But there is a deeper desire, one that is rarely mentioned in public: In private, Netanyahu has been speaking hopefully in recent days of the deepening economic crisis in Iran and the prospect of renewed sanctions bringing the Islamic Republic to its knees, ultimately achieving regime change.
The dream scenario is a smaller-scale version of the Soviet Union’s disintegration in the early 1990s. Just as Netanyahu’s heroes Ronald Reagan and Margaret Thatcher stood up to the Soviets and pushed them into an arms race that bankrupted Moscow and broke up the USSR, so he believes the sanctions can do likewise to Iran.
Trump overtook Netanyahu’s ambitions. Only a few weeks ago, Netanyahu was still uncertain whether the president would indeed go all the way. Late last year, Netanyahu said he now preferred the “fix it” to the “nix it” option. He felt then-Secretary of State Rex Tillerson and Defense Secretary James Mattis had prevailed over Trump to keep the Iran deal, despite all he had said about it during the campaign.

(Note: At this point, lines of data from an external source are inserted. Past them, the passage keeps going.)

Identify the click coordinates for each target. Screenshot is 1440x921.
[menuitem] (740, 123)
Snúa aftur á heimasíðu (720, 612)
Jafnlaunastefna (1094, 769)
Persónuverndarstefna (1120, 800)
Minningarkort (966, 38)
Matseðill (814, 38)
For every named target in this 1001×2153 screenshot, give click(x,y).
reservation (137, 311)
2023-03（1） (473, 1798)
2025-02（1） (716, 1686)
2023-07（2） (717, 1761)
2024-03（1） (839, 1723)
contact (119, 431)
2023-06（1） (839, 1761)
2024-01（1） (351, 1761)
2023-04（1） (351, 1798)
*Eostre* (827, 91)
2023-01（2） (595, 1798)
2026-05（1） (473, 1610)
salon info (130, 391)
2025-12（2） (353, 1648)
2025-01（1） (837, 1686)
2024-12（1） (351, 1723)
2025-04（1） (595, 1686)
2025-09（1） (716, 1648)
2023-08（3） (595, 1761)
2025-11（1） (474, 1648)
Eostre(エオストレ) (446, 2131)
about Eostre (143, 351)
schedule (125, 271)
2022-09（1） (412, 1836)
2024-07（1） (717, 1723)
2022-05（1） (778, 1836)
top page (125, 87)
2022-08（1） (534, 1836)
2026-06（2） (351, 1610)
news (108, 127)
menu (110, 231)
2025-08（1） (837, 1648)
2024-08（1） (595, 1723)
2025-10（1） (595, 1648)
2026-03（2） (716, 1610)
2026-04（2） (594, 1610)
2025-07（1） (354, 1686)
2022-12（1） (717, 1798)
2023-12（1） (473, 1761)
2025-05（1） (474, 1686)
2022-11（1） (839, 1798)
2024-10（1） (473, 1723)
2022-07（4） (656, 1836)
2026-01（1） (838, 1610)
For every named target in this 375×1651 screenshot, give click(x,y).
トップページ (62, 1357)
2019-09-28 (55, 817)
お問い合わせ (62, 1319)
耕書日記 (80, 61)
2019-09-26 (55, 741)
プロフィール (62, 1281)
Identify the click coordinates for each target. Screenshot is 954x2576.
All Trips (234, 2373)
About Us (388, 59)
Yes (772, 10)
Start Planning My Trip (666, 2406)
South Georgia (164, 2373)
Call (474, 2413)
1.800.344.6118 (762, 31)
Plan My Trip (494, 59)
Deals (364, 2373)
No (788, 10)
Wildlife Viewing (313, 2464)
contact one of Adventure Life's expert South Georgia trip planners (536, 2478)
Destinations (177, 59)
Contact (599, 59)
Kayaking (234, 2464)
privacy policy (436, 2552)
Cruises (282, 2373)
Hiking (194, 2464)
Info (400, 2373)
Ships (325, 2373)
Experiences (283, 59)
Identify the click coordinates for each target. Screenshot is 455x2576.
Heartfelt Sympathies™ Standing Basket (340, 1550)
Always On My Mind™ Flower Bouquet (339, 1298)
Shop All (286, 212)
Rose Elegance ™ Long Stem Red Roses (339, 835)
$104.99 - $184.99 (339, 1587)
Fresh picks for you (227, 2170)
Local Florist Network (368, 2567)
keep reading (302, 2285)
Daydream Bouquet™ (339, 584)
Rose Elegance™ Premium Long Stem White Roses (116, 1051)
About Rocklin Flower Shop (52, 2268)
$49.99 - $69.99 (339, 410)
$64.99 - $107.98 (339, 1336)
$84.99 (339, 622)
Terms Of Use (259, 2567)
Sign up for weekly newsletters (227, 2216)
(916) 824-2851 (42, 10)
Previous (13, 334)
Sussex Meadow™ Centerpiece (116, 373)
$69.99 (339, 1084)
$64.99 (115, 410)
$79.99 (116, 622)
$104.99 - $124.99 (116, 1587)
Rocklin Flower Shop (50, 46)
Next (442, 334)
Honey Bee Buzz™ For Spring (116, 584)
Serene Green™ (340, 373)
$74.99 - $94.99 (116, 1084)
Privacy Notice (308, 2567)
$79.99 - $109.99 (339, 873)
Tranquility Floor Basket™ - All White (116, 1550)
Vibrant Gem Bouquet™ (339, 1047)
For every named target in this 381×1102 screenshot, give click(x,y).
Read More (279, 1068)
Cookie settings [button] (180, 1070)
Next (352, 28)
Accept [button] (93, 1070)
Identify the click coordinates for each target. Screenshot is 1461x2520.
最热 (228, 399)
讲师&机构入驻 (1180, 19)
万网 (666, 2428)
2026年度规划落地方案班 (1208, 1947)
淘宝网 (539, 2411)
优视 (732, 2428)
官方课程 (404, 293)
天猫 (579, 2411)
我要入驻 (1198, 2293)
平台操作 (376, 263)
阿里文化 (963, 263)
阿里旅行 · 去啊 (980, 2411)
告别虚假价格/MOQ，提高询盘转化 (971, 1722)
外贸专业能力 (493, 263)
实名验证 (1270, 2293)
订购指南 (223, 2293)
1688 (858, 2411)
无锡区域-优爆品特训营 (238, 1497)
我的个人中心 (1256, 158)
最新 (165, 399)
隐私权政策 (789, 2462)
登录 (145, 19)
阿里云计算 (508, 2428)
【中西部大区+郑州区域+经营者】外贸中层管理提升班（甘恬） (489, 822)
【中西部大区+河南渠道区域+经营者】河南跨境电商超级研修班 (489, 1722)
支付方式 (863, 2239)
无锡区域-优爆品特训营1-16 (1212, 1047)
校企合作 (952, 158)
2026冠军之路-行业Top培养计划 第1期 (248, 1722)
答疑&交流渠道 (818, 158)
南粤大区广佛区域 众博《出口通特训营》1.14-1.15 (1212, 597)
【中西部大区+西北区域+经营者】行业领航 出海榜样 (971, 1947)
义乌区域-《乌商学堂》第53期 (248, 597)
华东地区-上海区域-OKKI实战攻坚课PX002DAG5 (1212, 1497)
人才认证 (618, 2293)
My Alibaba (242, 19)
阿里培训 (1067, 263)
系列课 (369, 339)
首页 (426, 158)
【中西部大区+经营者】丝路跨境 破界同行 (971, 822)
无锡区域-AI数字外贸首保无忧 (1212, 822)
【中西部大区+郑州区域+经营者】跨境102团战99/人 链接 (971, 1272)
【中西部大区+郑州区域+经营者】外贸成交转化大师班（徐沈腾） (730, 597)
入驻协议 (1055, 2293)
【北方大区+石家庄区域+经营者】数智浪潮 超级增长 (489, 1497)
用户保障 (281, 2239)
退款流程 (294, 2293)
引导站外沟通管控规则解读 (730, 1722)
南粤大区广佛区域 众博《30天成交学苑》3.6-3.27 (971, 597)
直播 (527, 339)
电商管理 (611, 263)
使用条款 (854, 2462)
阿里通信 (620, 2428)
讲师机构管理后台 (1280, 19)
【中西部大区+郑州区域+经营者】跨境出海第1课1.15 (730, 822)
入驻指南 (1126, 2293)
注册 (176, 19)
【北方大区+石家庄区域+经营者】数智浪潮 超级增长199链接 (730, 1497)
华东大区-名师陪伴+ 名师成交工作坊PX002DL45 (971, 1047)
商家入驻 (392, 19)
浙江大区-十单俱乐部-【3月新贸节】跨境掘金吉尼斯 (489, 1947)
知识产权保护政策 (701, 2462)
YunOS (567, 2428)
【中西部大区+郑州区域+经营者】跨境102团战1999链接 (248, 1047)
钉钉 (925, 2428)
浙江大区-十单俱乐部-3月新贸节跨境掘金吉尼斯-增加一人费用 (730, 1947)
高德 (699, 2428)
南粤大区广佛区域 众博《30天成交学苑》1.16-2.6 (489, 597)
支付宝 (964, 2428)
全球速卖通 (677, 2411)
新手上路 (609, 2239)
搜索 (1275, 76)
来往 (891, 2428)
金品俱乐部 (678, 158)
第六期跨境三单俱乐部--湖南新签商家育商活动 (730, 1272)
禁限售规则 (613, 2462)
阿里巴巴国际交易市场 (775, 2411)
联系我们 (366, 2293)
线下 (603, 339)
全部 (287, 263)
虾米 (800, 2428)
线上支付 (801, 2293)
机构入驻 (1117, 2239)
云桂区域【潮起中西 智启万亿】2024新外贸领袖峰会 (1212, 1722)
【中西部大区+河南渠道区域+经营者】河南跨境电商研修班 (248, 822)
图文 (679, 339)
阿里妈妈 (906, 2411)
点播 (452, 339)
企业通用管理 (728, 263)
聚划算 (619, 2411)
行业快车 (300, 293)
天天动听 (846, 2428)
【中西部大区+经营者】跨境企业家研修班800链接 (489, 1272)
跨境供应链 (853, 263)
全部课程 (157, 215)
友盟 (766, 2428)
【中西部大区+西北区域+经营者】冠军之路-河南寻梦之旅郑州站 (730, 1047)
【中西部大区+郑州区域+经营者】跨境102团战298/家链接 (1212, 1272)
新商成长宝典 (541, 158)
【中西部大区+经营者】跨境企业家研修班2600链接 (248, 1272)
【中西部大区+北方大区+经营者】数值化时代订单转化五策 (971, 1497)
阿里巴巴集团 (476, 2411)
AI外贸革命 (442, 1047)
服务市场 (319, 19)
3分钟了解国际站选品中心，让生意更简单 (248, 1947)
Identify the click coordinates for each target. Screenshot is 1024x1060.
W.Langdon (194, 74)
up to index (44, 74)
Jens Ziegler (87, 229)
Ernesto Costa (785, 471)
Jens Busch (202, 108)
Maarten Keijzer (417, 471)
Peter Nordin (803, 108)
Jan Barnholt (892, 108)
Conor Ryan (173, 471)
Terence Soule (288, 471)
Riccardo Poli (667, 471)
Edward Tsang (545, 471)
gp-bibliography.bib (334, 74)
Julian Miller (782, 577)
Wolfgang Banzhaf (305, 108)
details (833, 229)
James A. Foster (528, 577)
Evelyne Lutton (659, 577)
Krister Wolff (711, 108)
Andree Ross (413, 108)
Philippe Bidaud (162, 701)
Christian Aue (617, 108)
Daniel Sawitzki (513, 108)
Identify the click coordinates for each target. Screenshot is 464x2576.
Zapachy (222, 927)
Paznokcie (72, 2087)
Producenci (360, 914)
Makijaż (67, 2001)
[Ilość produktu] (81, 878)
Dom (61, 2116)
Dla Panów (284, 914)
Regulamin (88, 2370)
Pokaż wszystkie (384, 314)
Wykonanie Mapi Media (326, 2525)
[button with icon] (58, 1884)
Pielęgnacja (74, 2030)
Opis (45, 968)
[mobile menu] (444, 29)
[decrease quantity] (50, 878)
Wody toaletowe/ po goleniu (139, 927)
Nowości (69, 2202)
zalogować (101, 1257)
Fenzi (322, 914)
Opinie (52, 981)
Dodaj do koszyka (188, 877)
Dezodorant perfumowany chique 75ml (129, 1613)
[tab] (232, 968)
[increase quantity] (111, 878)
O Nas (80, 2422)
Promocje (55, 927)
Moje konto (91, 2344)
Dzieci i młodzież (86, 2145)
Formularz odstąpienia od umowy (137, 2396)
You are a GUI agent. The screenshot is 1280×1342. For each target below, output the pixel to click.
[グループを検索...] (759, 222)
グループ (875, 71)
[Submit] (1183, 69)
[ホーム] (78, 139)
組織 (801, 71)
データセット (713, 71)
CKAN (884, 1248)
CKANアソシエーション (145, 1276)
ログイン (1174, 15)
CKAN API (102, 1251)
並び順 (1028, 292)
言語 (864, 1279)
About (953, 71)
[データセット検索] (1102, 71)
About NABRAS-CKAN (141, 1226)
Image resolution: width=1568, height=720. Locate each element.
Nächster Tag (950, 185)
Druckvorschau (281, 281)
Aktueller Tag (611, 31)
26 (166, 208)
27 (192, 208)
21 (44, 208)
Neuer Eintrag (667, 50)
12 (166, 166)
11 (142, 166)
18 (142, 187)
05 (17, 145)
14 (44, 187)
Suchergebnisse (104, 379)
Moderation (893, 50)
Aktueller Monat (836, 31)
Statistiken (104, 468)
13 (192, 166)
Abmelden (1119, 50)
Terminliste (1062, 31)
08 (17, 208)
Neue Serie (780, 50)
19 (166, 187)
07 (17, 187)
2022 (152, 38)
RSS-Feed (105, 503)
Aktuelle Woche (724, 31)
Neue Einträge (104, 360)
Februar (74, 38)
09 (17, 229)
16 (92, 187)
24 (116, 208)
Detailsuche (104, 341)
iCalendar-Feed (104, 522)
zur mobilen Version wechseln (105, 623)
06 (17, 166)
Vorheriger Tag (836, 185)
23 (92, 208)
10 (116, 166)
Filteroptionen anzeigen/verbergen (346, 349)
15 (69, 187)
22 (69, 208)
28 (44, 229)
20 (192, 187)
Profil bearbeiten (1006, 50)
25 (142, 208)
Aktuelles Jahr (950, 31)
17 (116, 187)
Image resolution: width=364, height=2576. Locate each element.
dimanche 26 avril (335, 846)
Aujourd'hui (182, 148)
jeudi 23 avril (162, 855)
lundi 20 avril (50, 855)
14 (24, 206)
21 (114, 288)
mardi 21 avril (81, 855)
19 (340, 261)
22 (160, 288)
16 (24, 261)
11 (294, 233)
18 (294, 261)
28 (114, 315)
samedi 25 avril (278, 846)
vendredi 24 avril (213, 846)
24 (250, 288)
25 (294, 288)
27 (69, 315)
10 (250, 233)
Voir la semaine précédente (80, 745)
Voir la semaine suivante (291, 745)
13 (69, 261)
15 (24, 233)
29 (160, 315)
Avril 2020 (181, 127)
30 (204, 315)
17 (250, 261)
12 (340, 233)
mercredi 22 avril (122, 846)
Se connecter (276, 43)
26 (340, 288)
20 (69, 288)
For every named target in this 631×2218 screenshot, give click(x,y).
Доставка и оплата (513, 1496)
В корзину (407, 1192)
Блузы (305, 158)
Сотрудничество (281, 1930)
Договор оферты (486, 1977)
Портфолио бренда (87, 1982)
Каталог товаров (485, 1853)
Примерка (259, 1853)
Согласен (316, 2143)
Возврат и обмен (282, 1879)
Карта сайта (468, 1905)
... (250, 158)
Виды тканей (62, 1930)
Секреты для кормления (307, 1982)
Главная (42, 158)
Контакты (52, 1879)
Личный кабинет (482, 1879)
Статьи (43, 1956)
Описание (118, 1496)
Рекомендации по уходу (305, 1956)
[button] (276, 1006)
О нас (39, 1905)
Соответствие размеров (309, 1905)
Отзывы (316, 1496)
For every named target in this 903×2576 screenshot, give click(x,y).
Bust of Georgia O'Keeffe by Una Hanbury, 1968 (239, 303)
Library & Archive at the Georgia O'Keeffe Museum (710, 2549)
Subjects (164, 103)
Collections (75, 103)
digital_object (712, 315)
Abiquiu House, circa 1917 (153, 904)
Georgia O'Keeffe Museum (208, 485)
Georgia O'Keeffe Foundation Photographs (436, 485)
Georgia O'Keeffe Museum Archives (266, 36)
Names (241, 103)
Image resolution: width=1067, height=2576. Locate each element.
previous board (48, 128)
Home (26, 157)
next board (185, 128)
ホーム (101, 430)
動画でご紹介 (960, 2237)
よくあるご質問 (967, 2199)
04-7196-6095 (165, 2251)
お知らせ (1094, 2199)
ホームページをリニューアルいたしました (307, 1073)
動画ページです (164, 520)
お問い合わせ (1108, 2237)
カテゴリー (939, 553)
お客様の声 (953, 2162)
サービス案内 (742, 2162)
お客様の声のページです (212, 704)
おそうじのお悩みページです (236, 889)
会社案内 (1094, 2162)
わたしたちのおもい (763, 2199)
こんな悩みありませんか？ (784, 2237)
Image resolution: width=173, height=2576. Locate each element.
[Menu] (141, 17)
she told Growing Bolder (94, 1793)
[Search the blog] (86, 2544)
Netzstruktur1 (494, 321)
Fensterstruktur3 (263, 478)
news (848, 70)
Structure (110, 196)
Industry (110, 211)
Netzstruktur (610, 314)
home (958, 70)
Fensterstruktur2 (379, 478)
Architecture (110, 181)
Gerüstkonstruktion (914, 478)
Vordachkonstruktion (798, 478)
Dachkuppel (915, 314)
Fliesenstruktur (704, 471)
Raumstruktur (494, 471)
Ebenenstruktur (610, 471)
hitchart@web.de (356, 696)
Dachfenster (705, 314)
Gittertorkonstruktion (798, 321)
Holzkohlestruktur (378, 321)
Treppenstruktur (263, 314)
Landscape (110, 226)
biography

In recent weeks, though, perhaps as a result of the appointments of new Secretary of State Mike Pompeo and National Security Adviser John Bolton – although perhaps Trump was always going to do it – it became clearer he was prepared to burn all the JCPOA bridges.
Not that there are ever any assurances when it comes to Trump. That’s why last week’s “Iran lied” presentation in Tel Aviv – where Netanyahu put on show the Iranian nuclear archives Israel had seized in Tehran and spirited away – was staged for the benefit of one viewer in the Oval Office. It did the trick and sealed the Iran deal’s fate.
The next step for Netanyahu and his allies in Washington is trying to prevent Trump’s isolation and get at least some of the other signatories of the JCPOA on board.
The statement from the Saudi ambassador to the United States, supporting Trump’s announcement, was an important first step. Netanyahu will be flying to Moscow on Wednesday for an emergency meeting with Russian President Vladimir Putin. No one expects Russia to support Trump as well, but Netanyahu is hoping to gauge Putin’s reaction and prevent a situation whereby the Kremlin engineers a rift between the United States and its European allies Britain, Germany and France.
Federica Mogherini, the European Union’s foreign policy chief, is trying to keep the JCPOA alive in its original form, just without the Americans. In their joint statement following Trump’s announcement, Theresa May, Angela Merkel and Emmanuel Macron expressed their “regret and concern,” and called for preserving the Iran deal. But they also opened the door to a new deal “taking the JCPOA as a base,” but also addressing “other major issues of concern.”
That is the room which Netanyahu and other supporters of Trump’s announcement now have to maneuver in. But if the Europeans, along with Russia, work out a way to keep the deal with Iran alive without the United States, then so be it. Trump has already declared that as far as he’s concerned, the Iran deal and all of them can drop dead.